Where a line in the entries below contains the word "Sammler", it counts; give the total by itself.

Saved data entries:

####

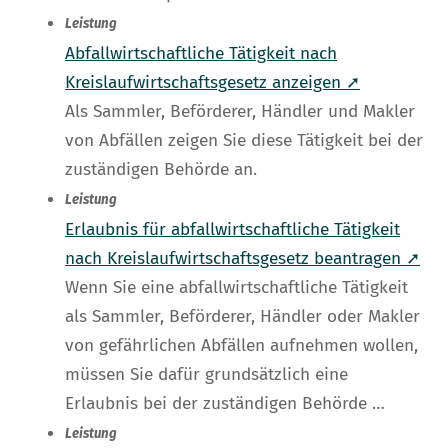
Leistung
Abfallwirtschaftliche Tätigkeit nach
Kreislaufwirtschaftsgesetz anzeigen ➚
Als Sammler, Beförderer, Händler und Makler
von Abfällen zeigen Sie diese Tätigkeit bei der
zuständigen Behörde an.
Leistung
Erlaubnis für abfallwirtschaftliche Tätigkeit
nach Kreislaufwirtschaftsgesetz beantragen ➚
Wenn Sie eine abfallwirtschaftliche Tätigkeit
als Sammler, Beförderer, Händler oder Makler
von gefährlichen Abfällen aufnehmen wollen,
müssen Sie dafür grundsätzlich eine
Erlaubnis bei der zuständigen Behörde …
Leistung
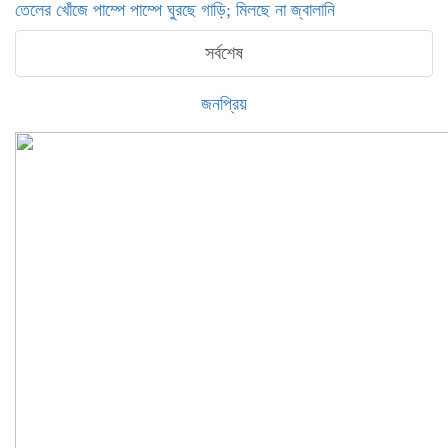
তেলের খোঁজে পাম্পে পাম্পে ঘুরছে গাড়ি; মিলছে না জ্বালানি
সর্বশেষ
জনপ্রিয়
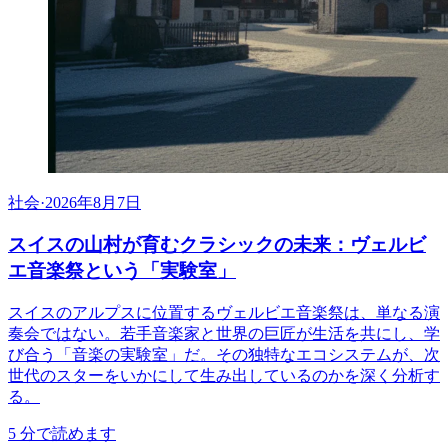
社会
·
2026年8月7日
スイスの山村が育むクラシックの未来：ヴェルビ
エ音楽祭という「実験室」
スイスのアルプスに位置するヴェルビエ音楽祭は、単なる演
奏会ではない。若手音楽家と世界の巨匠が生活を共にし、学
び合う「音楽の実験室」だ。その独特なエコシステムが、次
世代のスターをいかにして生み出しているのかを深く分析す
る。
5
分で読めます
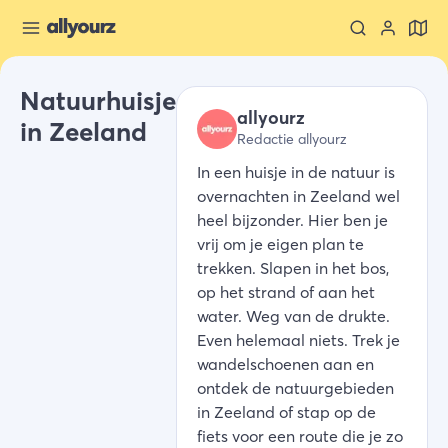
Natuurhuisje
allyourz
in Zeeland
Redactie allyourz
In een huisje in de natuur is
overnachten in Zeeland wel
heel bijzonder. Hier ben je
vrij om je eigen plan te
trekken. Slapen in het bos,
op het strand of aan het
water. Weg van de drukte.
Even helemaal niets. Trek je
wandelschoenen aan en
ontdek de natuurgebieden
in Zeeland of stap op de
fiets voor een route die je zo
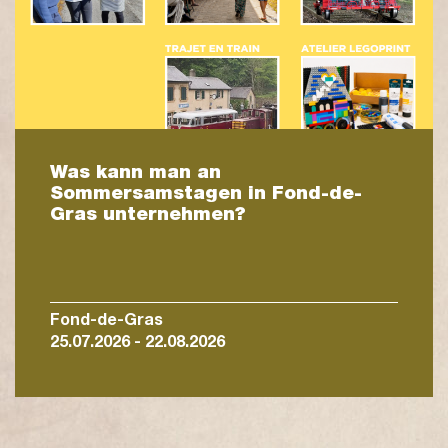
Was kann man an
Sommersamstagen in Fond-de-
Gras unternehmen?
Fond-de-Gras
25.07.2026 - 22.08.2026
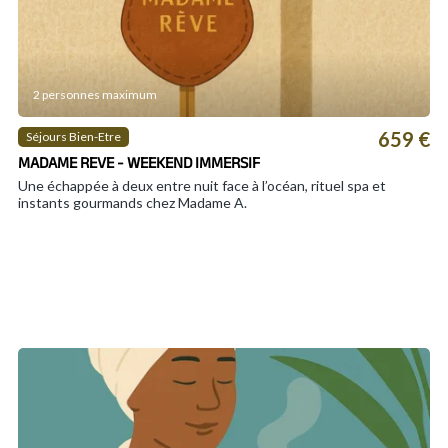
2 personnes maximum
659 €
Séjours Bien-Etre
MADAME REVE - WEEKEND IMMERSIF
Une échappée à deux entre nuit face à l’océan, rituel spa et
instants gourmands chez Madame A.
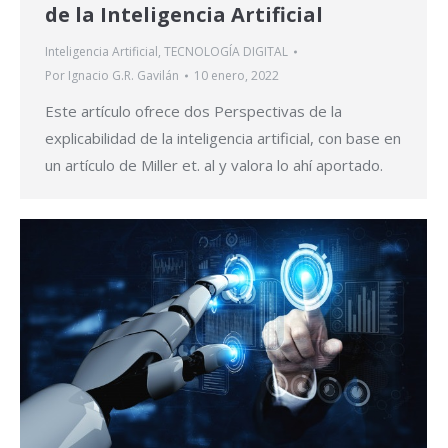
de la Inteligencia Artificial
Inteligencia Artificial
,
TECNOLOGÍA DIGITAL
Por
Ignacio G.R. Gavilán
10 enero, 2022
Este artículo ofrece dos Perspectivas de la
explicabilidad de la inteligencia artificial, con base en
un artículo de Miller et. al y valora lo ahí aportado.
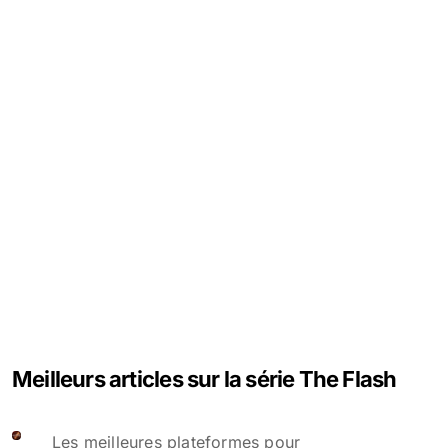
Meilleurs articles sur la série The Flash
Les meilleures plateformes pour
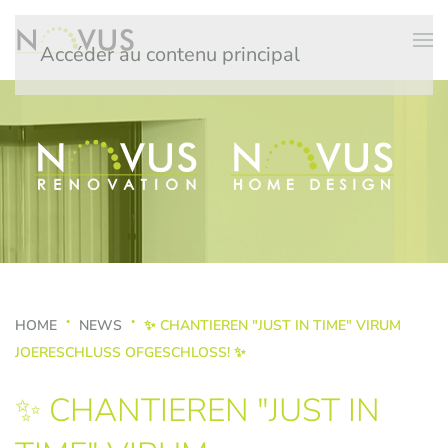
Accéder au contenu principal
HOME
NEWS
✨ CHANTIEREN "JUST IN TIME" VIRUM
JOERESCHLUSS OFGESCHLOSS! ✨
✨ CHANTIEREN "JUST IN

####

**COMPLETED EXERCISE:** 2